Instructions to follow
Every line below between the one holding "Home Office" and the one holding "Yes. Score Pros", inclusive, should be copied exactly, and no other line.

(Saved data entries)

=== Begin Enclosure ===

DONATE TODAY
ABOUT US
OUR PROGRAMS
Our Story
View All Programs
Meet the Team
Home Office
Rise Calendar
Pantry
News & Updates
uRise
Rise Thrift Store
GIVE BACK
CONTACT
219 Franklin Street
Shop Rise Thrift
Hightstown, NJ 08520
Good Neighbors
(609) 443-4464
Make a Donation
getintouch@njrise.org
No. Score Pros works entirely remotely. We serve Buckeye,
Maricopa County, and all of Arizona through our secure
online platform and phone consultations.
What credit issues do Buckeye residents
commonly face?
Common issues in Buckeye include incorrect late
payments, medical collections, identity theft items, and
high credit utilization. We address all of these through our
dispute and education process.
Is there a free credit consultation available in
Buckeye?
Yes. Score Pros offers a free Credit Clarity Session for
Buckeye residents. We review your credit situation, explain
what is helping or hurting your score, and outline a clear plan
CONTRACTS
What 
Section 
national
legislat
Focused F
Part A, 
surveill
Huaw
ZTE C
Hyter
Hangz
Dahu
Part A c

=== End Enclosure ===
=== Begin Enclosure ===

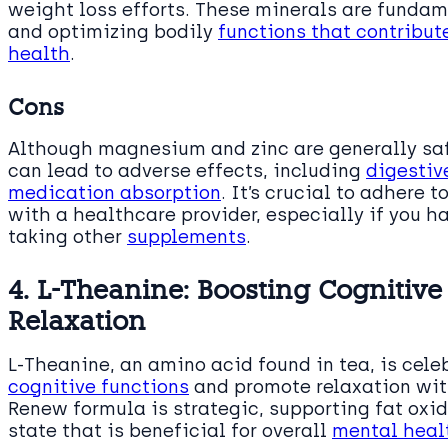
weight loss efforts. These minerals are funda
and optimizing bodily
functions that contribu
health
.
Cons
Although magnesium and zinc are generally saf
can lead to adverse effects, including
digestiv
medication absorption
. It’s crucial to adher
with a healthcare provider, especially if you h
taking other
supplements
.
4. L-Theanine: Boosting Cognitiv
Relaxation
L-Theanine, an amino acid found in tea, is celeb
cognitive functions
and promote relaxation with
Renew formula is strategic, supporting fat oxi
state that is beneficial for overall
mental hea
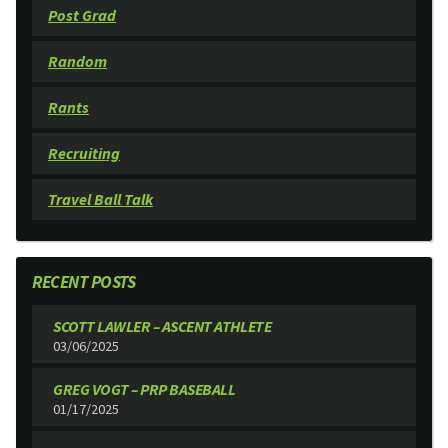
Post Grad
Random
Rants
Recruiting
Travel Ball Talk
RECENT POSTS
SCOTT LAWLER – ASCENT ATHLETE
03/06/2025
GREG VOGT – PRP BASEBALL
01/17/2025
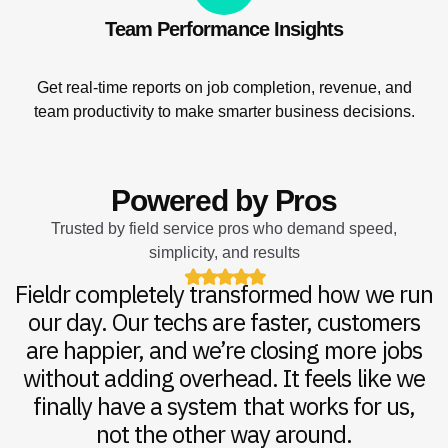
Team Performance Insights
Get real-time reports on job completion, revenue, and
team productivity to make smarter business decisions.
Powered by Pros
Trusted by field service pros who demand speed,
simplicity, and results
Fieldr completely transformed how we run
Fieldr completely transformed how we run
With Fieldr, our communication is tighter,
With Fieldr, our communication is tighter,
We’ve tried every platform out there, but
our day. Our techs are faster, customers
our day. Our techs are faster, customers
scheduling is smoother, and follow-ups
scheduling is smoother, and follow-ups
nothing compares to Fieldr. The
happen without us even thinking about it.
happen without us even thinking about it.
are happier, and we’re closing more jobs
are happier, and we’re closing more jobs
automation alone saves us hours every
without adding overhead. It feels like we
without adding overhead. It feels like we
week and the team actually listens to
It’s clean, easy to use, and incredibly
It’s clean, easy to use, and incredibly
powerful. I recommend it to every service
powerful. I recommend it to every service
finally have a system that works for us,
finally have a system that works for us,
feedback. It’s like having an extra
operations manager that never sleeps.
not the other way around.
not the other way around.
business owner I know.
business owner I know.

=== End Enclosure ===

Answer space
Home Office
Rise Calendar
Pantry
News & Updates
uRise
Rise Thrift Store
GIVE BACK
CONTACT
219 Franklin Street
Shop Rise Thrift
Hightstown, NJ 08520
Good Neighbors
(609) 443-4464
Make a Donation
getintouch@njrise.org
No. Score Pros works entirely remotely. We serve Buckeye,
Maricopa County, and all of Arizona through our secure
online platform and phone consultations.
What credit issues do Buckeye residents
commonly face?
Common issues in Buckeye include incorrect late
payments, medical collections, identity theft items, and
high credit utilization. We address all of these through our
dispute and education process.
Is there a free credit consultation available in
Buckeye?
Yes. Score Pros offers a free Credit Clarity Session for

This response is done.